»»
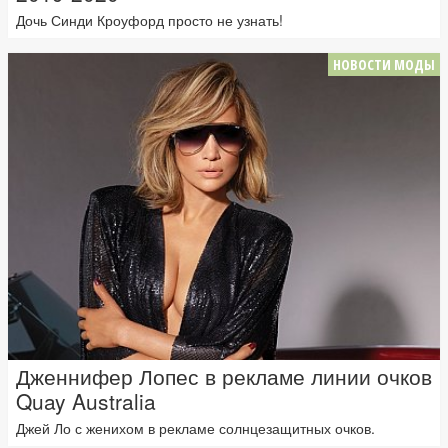
Дочь Синди Кроуфорд просто не узнать!
НОВОСТИ МОДЫ
Дженнифер Лопес в рекламе линии очков
Quay Australia
Джей Ло с женихом в рекламе солнцезащитных очков.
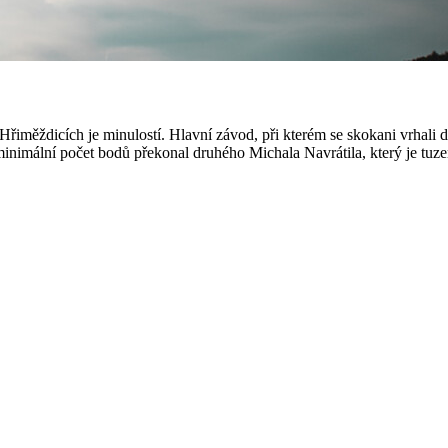
řiměždicích je minulostí. Hlavní závod, při kterém se skokani vrhali 
 minimální počet bodů překonal druhého Michala Navrátila, který je t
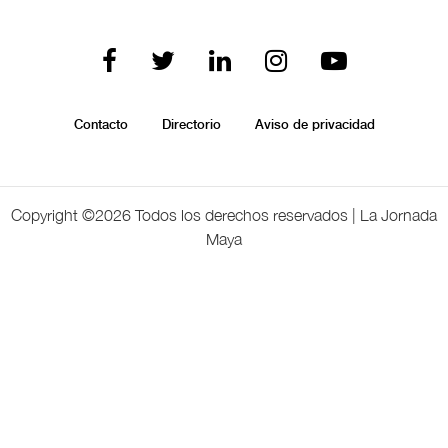
Contacto
Directorio
Aviso de privacidad
Copyright ©
2026 Todos los derechos reservados | La Jornada
Maya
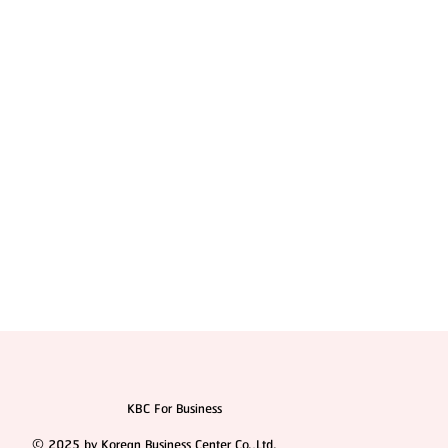
รวมสุดยอดรีวิว 14 รพ.ศัลยกรรมผู้ชายที่เกาหลี แบบคัด
มาแล้ว! 2025
KBC For Business
© 2025 by Korean Business Center Co.,Ltd.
««
**Aim of the task**
Look through the entries above; copy each line where the string "очков" appears.

**Completed exercise**
Дженнифер Лопес в рекламе линии очков
Джей Ло с женихом в рекламе солнцезащитных очков.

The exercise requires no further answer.